Eyetracking shows Universal does change behavior

Fri 6 February 2009 21:17, Bas van den Beld

Eyetracking shows Universal does change behavior

New eyetracking studies, performed by Google itself seem to confirm that when optimizing for Universal Search other behavior of users have to be taken in account.

Though Google itself feels the thumbnails in Universal Search do not ‘interfere with the users search patterns’ a closer look at the images Google provides us show users do behave differently.

Google compared how users scan the search results pages with and without thumbnail images. Users were asked to find the results they thought were best fitting to their needs.
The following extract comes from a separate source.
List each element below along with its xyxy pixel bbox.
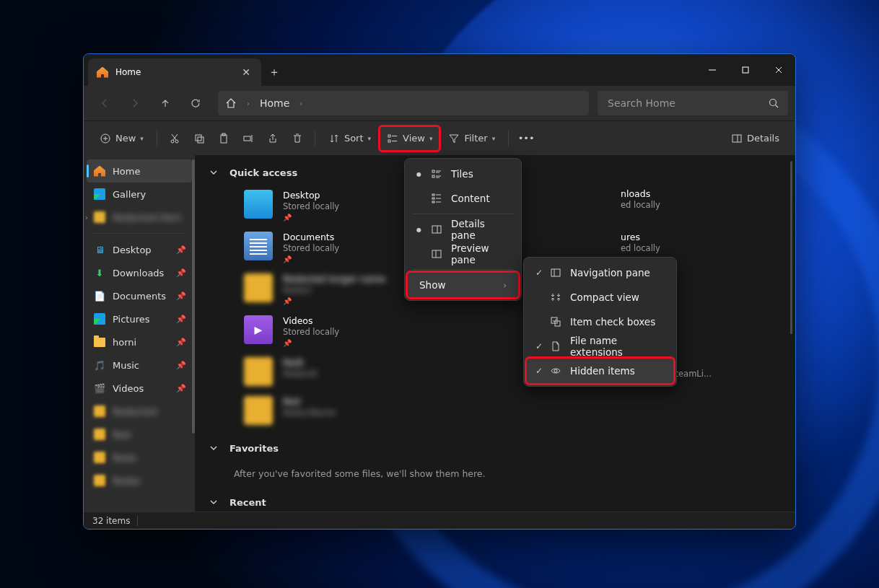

Google feels the results of the eye tracking research  shows the thumbnails Google placed in their Universal search results do not ‘interfere’ with the users search patterns. Google says “the thumbnail image seemed to make results with thumbnails easy to notice when the users wanted them”.
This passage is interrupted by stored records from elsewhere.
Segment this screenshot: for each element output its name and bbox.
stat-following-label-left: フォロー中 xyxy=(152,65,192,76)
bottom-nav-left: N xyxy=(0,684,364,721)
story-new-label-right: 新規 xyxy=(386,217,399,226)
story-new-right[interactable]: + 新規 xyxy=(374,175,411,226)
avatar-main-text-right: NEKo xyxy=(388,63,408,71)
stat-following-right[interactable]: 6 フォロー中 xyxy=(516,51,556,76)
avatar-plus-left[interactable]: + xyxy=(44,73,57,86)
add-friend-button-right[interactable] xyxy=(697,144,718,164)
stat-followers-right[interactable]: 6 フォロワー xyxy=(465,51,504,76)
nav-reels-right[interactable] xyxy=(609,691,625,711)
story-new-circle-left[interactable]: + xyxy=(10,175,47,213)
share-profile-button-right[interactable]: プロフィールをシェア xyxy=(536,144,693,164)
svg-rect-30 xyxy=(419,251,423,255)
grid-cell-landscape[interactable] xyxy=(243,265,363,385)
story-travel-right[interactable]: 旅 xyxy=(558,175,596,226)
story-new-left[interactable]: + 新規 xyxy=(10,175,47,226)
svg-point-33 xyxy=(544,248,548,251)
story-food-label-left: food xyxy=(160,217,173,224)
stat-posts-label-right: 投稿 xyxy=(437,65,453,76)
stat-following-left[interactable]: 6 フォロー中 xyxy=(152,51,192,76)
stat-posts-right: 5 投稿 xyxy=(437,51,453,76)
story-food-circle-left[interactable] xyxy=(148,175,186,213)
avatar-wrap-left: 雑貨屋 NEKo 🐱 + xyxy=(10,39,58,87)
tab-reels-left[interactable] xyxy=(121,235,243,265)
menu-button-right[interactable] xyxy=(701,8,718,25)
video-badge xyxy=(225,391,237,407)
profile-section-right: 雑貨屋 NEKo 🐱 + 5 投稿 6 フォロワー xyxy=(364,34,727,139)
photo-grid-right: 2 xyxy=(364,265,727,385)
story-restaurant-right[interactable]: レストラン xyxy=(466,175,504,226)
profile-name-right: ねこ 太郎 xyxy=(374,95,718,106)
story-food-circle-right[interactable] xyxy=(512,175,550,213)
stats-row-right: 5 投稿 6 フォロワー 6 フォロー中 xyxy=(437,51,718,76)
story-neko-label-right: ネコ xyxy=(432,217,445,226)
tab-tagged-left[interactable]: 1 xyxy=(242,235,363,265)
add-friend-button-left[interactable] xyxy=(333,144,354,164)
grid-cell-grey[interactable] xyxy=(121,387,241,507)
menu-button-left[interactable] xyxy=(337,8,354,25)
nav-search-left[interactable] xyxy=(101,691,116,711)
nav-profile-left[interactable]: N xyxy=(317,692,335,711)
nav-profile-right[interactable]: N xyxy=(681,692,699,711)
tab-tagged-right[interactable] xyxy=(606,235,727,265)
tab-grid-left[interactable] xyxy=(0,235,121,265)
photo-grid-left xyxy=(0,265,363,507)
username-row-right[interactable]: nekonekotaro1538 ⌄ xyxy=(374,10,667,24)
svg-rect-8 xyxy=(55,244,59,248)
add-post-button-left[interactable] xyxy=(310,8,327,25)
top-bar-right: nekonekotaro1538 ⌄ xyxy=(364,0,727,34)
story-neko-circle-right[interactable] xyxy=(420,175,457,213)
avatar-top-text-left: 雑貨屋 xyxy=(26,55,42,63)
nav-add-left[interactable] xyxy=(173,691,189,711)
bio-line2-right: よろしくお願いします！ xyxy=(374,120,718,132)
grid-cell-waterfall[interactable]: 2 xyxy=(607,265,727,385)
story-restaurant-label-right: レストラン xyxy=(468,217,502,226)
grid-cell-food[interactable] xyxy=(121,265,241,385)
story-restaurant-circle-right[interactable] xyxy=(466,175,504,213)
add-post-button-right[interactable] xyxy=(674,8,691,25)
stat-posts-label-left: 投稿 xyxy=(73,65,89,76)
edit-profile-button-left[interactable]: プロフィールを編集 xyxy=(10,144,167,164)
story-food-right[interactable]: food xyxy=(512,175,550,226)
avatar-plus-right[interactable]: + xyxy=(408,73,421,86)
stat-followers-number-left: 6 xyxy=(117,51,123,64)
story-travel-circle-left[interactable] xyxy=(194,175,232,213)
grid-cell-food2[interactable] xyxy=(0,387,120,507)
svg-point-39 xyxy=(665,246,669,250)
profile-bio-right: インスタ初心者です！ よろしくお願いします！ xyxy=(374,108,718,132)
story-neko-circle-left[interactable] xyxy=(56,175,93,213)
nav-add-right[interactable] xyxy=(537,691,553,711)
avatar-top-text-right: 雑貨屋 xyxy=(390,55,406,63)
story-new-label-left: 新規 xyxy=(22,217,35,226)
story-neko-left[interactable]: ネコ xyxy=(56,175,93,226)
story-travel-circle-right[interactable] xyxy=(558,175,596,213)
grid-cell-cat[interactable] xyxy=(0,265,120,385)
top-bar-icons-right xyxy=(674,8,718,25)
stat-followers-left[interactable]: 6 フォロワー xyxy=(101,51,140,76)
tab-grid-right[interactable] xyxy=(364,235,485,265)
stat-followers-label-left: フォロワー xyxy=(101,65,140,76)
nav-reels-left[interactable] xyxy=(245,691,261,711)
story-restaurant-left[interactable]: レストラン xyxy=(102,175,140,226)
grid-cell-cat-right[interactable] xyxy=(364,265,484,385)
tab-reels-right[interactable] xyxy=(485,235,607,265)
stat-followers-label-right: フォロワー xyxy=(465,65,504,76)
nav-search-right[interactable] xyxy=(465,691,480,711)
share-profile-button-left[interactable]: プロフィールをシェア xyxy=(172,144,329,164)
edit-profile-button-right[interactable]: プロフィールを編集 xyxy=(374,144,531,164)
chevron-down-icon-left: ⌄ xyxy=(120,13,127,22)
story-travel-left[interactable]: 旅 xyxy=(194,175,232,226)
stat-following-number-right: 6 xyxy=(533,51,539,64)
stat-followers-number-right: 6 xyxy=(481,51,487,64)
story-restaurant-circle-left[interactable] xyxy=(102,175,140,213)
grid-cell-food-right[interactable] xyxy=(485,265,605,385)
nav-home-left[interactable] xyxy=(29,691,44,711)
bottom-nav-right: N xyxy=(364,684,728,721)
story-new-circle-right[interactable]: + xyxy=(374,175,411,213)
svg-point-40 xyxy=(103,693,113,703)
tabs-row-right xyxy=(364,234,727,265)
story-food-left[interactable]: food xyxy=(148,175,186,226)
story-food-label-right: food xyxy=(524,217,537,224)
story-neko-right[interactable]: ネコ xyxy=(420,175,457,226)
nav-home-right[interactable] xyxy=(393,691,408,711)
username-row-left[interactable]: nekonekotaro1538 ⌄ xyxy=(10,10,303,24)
Users tend to scan the search results in order. Google says the order of scanning the results was not strongly affected. Google also suggests that participant to the research were able to find the results they want more easy.

Off course Google is right. The order of scanning didn’t change. Users still take the same steps. However that’s the search engines side of the story. But off course we also have to look at the story of optimizing. When taking a good look at the images of the research which Google provides a couple of things can be noticed.
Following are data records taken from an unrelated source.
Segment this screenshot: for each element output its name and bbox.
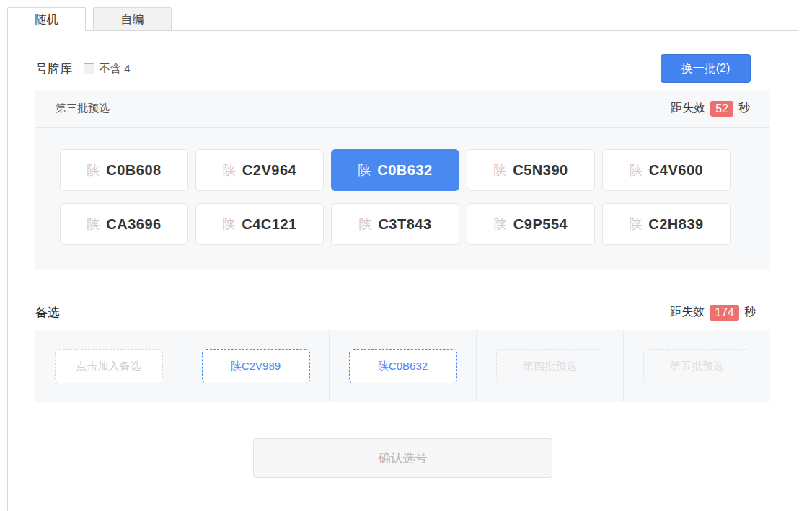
backup-slot[interactable]: 点击加入备选 [35, 330, 182, 402]
plate-option[interactable]: 陕 C2V964 [195, 149, 324, 191]
plate-province: 陕 [87, 215, 100, 233]
plate-province: 陕 [358, 161, 371, 179]
tab-bar: 随机 自编 [0, 7, 812, 31]
plate-number: CA3696 [106, 216, 161, 233]
countdown-badge: 52 [710, 101, 733, 117]
backup-header: 备选 距失效 174 秒 [35, 304, 756, 321]
plate-option[interactable]: 陕 C3T843 [331, 203, 459, 245]
library-title: 号牌库 [35, 61, 72, 77]
checkbox-label: 不含 4 [100, 62, 131, 76]
backup-slot-box: 陕C2V989 [202, 349, 310, 383]
countdown-suffix: 秒 [744, 305, 756, 320]
tab-random[interactable]: 随机 [7, 7, 86, 31]
batch-title: 第三批预选 [56, 102, 110, 115]
plate-option[interactable]: 陕 C5N390 [467, 149, 595, 191]
plate-number: C3T843 [378, 216, 431, 233]
backup-slot-box: 第四批预选 [496, 349, 604, 383]
backup-slot[interactable]: 第五批预选 [624, 330, 770, 402]
plate-option[interactable]: 陕 C0B632 [331, 149, 459, 191]
plate-option[interactable]: 陕 C0B608 [60, 149, 188, 191]
countdown-prefix: 距失效 [670, 305, 705, 320]
plate-number: C0B608 [106, 162, 161, 179]
plate-selection-panel: 号牌库 不含 4 换一批(2) 第三批预选 距失效 52 秒 陕 C0B608 … [7, 30, 798, 511]
plate-grid: 陕 C0B608 陕 C2V964 陕 C0B632 陕 C5N390 陕 C4… [35, 128, 770, 270]
plate-number: C2H839 [648, 216, 703, 233]
plate-option[interactable]: 陕 CA3696 [60, 203, 188, 245]
confirm-button[interactable]: 确认选号 [253, 438, 552, 478]
countdown-suffix: 秒 [738, 101, 750, 116]
plate-number: C4C121 [242, 216, 296, 233]
checkbox-icon[interactable] [84, 63, 94, 74]
backup-slot-box: 陕C0B632 [349, 349, 457, 383]
backup-countdown: 距失效 174 秒 [670, 305, 756, 321]
plate-option[interactable]: 陕 C4V600 [602, 149, 731, 191]
plate-option[interactable]: 陕 C9P554 [467, 203, 595, 245]
tab-custom[interactable]: 自编 [93, 7, 172, 31]
plate-number: C2V964 [242, 162, 296, 179]
plate-province: 陕 [494, 215, 507, 233]
backup-slot[interactable]: 第四批预选 [477, 330, 624, 402]
batch-panel: 第三批预选 距失效 52 秒 陕 C0B608 陕 C2V964 陕 C0B63… [35, 90, 770, 270]
backup-slot[interactable]: 陕C2V989 [182, 330, 330, 402]
plate-number: C4V600 [649, 162, 703, 179]
countdown-prefix: 距失效 [671, 101, 705, 116]
backup-title: 备选 [35, 304, 60, 321]
plate-province: 陕 [629, 215, 642, 233]
batch-header: 第三批预选 距失效 52 秒 [35, 90, 770, 128]
plate-province: 陕 [223, 161, 236, 179]
plate-province: 陕 [630, 161, 643, 179]
countdown-badge: 174 [710, 305, 739, 321]
refresh-batch-button[interactable]: 换一批(2) [661, 54, 751, 83]
plate-province: 陕 [87, 161, 100, 179]
plate-option[interactable]: 陕 C2H839 [602, 203, 731, 245]
batch-countdown: 距失效 52 秒 [671, 101, 750, 117]
backup-slot-box: 点击加入备选 [55, 349, 163, 383]
exclude-4-checkbox[interactable]: 不含 4 [84, 62, 131, 76]
plate-province: 陕 [493, 161, 506, 179]
plate-number: C9P554 [513, 216, 568, 233]
plate-number: C0B632 [377, 162, 432, 179]
backup-strip: 点击加入备选 陕C2V989 陕C0B632 第四批预选 第五批预选 [35, 330, 770, 402]
backup-slot[interactable]: 陕C0B632 [330, 330, 477, 402]
backup-slot-box: 第五批预选 [643, 349, 751, 383]
plate-province: 陕 [358, 215, 371, 233]
plate-number: C5N390 [513, 162, 568, 179]
plate-option[interactable]: 陕 C4C121 [195, 203, 324, 245]
library-row: 号牌库 不含 4 换一批(2) [35, 54, 751, 83]
plate-province: 陕 [222, 215, 235, 233]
First of all the research shows yet (again) that universal search makes users scroll down a lot less than when showed the ‘regular’ search results.  Where Google says this means searchers found what they were looking for faster, one could also say the thumbnails are an ‘obstacle’. It seems as if users do not scroll down below the video thumbnails.


This would mean optimizing for the first couple of results is becoming even more important with Universal Search.

Second, strangely enough a second research picture Google gives us shows a difference in choice in results. When no thumbnail was placed most users seem to go for the number five result. With thumbnail (placed next to the fourth result) users skipped a result and seem to choose the number six result.


This would mean that when an image is added other results are influenced. Is it better to stay away from the imaged results?

The images Google supplied are not the best quality pictures (relatively small) but they do give us some insight on the behavior of users. It can be concluded that though users still follow the same pattern the thumbnails do have an impact on the spot you want your results to show up.